Senza esaurire la forza propulsiva del precedente percorso artistico, Egle Scroppo è pervenuta ad un rinnovamento della sua esperienza pittorica. E’ una ricerca, ora aggiornata, che l‘ha vista, in anni precedenti, esprimersi tramite una riduzione linguistica che aveva trovato la sua concreta manifestazione in strutture geometriche schematiche, soluzioni grafiche essenziali. In seguito, con forme sintetiche, dinamiche, a tinte piatte, con accostamenti audaci e un’impaginazione quanto mai originale, aveva delineato nei suoi quadri una scena più elaborata: animali, vegetali, simbologie e segni vettoriali dominavano lo spazio visivo non per descrivere o rappresentare la natura, ma per evocarne la forza, per liberare quell’energia nascosta che si estrinseca nelle immagini dell’esperienza onirica. Recentemente ha integrato la sua poetica con figure femminili, edifici, cenni di paesaggi che concepisce come una narrazione del suo universo personale: suggestioni evocative viste in modo rapsodico e frammentato. I personaggi corrono in varie direzioni in una visione simultanea e atemporale.

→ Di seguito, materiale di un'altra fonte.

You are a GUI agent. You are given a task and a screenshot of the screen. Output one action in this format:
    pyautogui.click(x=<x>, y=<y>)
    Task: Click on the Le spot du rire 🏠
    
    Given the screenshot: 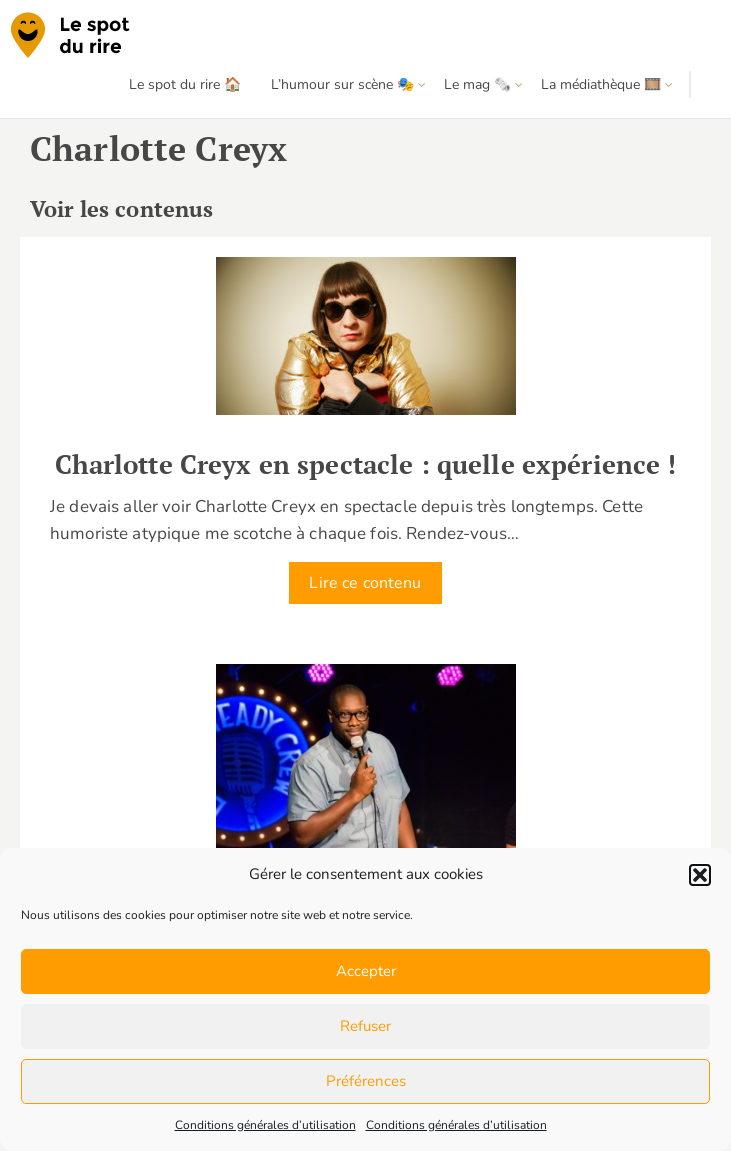 What is the action you would take?
    pyautogui.click(x=185, y=84)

Formalmente si lascia ispirare da una moltitudine di estetiche perfettamente incorporate nella sua cifra pittorica dove vive un equilibrio fra un certo automatismo surrealista e un misterioso astrattismo lirico, tra ispirazione massmediatica e suggerimenti del linguaggio pop. Un connubio di stili sottolineato da un rutilante cromatismo. Sono pagine della sua fantasia che però sembrano messaggi che arrivano da un mondo lontano, forse un passato che ritorna. Domina su tutte le opere un aspetto favolistico se non visionario. E’ la creazione di una scrittura per immagini esemplificate.
L’artista nel dipingere rischiara una parte del suo inconscio, che prima era oscuro, invisibile, incognito e lo illumina utilizzando il colore. A volte accende il suo scenario di tinte calde, ma perlopiù il suo operare contiene qualcosa di umbratile, di lunare, di notturno. E’ un intrico di segni, personaggi, elementi fantastici che volano su dissolvenze cromatiche, che saturano completamente la superficie pittorica. E’ un fluire continuo di simboli ridotti al limite del graffitismo, segni sospesi nel vuoto che aspirano ad un legame, ad un’unione. Raffigurazioni umane, perlopiù femminili e animali si intrecciano e si mescolano e cercano una storia attingendo all’osmosi fra segno e diversi livelli di realtà trasfigurata, fra emotività e rappresentazione.
E’ una pittura che sembra suggerirci che la bellezza del mondo risiede nella pluralità dei suoi orizzonti, nel fascino degli enigmi che vivono nella nostra mente e che hanno urgenza di manifestarsi, in un momento di incantata sospensione della realtà.